→ Exercise: Only one stretch of the records below is wanted: the lines from the one holding "terceros para optimizar" through the one holding "21. Juli 2026". Return it exactly, both ends included.

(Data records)
----
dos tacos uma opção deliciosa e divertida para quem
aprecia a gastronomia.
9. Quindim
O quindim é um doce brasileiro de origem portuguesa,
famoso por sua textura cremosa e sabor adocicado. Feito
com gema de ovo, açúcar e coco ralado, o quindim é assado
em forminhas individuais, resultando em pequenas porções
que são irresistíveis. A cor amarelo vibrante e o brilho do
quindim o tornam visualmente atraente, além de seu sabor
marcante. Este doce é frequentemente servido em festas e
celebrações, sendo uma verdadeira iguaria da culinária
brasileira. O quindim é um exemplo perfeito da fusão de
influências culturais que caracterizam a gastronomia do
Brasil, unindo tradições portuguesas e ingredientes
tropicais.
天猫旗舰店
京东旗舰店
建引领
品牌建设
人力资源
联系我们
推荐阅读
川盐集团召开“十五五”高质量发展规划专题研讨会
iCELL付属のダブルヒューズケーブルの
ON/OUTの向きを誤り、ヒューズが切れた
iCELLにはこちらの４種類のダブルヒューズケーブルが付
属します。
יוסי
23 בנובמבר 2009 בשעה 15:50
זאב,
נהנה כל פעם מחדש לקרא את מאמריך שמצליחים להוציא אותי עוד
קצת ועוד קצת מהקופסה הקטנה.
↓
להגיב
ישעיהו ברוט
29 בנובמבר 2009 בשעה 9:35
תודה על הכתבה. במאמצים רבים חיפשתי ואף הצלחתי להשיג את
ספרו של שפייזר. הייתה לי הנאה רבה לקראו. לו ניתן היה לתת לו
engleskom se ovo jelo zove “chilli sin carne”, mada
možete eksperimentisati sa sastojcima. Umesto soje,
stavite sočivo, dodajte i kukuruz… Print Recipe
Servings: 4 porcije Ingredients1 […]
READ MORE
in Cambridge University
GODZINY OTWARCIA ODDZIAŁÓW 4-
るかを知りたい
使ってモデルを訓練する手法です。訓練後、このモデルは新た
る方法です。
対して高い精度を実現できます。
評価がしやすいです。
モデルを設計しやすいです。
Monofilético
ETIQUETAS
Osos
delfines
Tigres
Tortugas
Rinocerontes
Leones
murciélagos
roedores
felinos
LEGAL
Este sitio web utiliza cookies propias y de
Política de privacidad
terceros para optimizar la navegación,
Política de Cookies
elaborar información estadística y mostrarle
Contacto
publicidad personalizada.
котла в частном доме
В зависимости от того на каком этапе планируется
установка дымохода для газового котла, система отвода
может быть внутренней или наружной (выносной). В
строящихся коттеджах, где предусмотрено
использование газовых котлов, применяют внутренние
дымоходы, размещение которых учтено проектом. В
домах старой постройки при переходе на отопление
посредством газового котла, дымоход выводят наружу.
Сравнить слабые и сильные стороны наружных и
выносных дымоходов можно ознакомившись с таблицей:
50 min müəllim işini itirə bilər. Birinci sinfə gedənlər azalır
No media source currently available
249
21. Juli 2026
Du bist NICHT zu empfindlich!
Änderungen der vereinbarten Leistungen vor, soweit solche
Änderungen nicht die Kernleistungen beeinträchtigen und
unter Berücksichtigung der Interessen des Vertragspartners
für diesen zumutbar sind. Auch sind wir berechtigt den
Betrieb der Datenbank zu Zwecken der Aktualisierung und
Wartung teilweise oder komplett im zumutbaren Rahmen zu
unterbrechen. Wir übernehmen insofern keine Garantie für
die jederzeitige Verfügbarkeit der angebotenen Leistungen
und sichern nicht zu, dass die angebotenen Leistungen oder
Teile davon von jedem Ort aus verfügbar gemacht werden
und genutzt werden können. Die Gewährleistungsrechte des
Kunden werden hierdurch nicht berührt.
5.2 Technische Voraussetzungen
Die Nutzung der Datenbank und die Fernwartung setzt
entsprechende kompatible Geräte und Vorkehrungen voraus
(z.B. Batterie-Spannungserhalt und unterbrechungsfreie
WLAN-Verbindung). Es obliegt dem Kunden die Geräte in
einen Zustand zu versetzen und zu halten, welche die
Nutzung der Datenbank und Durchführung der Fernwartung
----
→ The answer:
terceros para optimizar la navegación,
Política de Cookies
elaborar información estadística y mostrarle
Contacto
publicidad personalizada.
котла в частном доме
В зависимости от того на каком этапе планируется
установка дымохода для газового котла, система отвода
может быть внутренней или наружной (выносной). В
строящихся коттеджах, где предусмотрено
использование газовых котлов, применяют внутренние
дымоходы, размещение которых учтено проектом. В
домах старой постройки при переходе на отопление
посредством газового котла, дымоход выводят наружу.
Сравнить слабые и сильные стороны наружных и
выносных дымоходов можно ознакомившись с таблицей:
50 min müəllim işini itirə bilər. Birinci sinfə gedənlər azalır
No media source currently available
249
21. Juli 2026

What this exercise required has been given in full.